Lymphokines, which are chemicals occurring naturally in small quantities in the body, are being used for Stage IV patients. They may also be produced by white blood cells (lymphocytes) which have been specially stimulated by antigens, a basic part of the immune system, to make them better "killers" of malignant cells. The best known of these therapies uses the lymphokine, interleukin-2, with or without the addition of interferon alpha, which enters and attacks melanoma cells. However, interleukin-2 is associated with very significant side effects when given in high doses. This form of immunotherapy is still in the experimental stage.

Gene therapy

A gene is the basic unit of genetic material. It is the code or "blueprint" by which our body's proteins are made. Alterations in these codes can result in uncontrolled cell growth as in cancer.

On the other hand, selected genes can be altered so as to correct genetic defects or enhance the cancer-fighting potential of cells. There is hope that making changes in genes will lead to successes in treating a wide range of illnesses, so this kind of therapy frequently gets newspaper headlines. However, keep in mind that this treatment is in the very early stages of research, and its effectiveness is yet to be proven.

One form of gene therapy is based on creating alterations in the white blood cells or in the tumor-infiltrating lymphocytes so that they will attack the melanoma. This is achieved by removing these cells from the patient, growing them outside the body and treating them so as to increase their number. The next step is the addition of genetic material that produces one of the many growth factors which make the lymphocytes more aggressive as cancer-fighters. These more aggressive lymphocytes are returned to the patient's body in an effort to stimulate the immune system to kill the melanoma and its metastases.

The focus of current research is the identification of genes for specific melanoma antigens. These are molecules found on the cell wall that stimulate the production of antibodies, which are a part of the body's immune defense system. An antibody attaches itself to only one type of antigen.

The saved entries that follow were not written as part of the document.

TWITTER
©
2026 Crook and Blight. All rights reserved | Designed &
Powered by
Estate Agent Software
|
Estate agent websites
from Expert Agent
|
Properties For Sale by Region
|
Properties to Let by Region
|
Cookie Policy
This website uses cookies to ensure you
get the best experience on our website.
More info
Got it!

By injecting the gene for the melanoma antigens, the hope is to increase their number and produce a broad attack by the patient's immune system.

Clinical Trials

Many patients, especially those with advanced disease, are participating in clinical trials in order to get new treatments while they are still experimental and not generally available.

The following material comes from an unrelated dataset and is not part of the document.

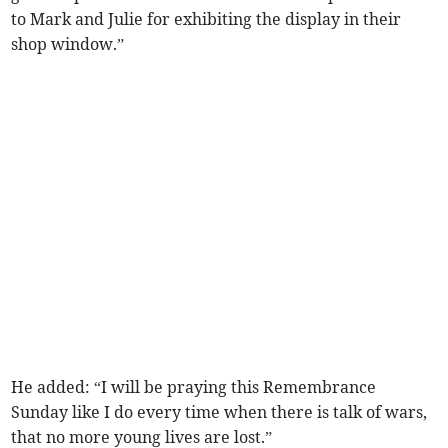
to Mark and Julie for exhibiting the display in their
shop window.”
He added: “I will be praying this Remembrance
Sunday like I do every time when there is talk of wars,
that no more young lives are lost.”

Patients who have Stage III and IV melanoma might consider enrolling in a clinical trial, a new or experimental treatment. There are risks involved in enrolling in a clinical trial, but there can be benefits, as well.

What You Need to Know

Hearing the words "It's cancer" can be overwhelming. Often, people are too stunned to be able to ask physicians for the information they need. When discussing your diagnosis and treatment options with your physician, it can be helpful to have questions prepared ahead of time, so that you don't forget anything important. Take a pen and paper to write down the answers, or a portable tape recorder so that you can play back the answers later. Studies have shown that people who are more informed about their cancer have a more positive attitude and respond better to treatment.

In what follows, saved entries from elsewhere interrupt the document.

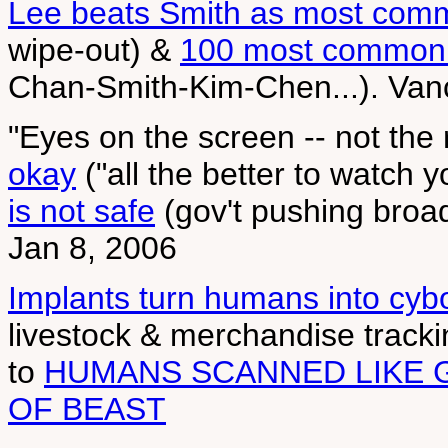
Lee beats Smith as most co
wipe-out) &
100 most common 
Chan-Smith-Kim-Chen...). Van
"Eyes on the screen -- not the
okay
("all the better to watch 
is not safe
(gov't pushing broa
Jan 8, 2006
Implants turn humans into cyb
livestock & merchandise track
to
HUMANS SCANNED LIKE 
OF BEAST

Questions to Ask Your Physician

• How advanced is my melanoma? What stage is it in?
• What are my chances of recovery?
• What treatments are available?
• Will I be given a choice of options?
• If I need surgery, will there be a scar?
• Which treatment do you think is best for me? Why?
• What are the side effects? Can they be treated, too?
• Will my health insurance or Medicare/Medicaid cover the cost?
• Will I be able to work and lead a normal life during treatment?
• What tests will be performed to show that the melanoma is cured?
• What are the chance of it coming back?
• Is there anything I can do to prevent a recurrence?